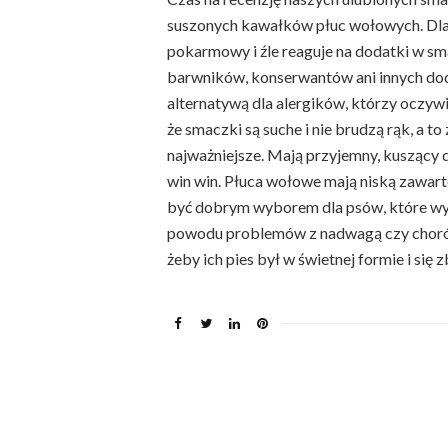
suszonych kawałków płuc wołowych. Dlac
pokarmowy i źle reaguje na dodatki w sm
barwników, konserwantów ani innych dod
alternatywą dla alergików, którzy oczywiś
że smaczki są suche i nie brudzą rąk, a to
najważniejsze. Mają przyjemny, kuszący dl
win win. Płuca wołowe mają niską zawar
być dobrym wyborem dla psów, które wym
powodu problemów z nadwagą czy chorób 
żeby ich pies był w świetnej formie i się 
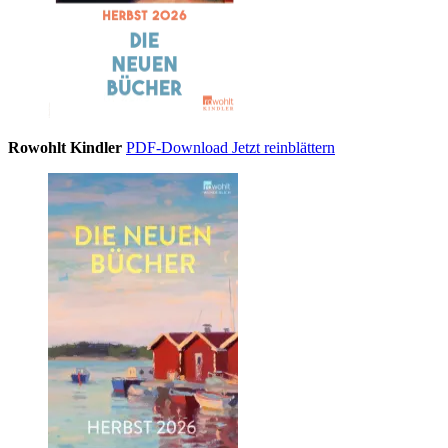
Rowohlt Kindler
PDF-Download
Jetzt reinblättern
-------
▶ _Your assignment_: Reproduce all of the material above word for word. Omit the pictures.

▶ _Output for this task_:
suszonych kawałków płuc wołowych. Dlac
pokarmowy i źle reaguje na dodatki w sm
barwników, konserwantów ani innych dod
alternatywą dla alergików, którzy oczywiś
że smaczki są suche i nie brudzą rąk, a to
najważniejsze. Mają przyjemny, kuszący dl
win win. Płuca wołowe mają niską zawar
być dobrym wyborem dla psów, które wym
powodu problemów z nadwagą czy chorób 
żeby ich pies był w świetnej formie i się 
Rowohlt Kindler
PDF-Download
Jetzt reinblättern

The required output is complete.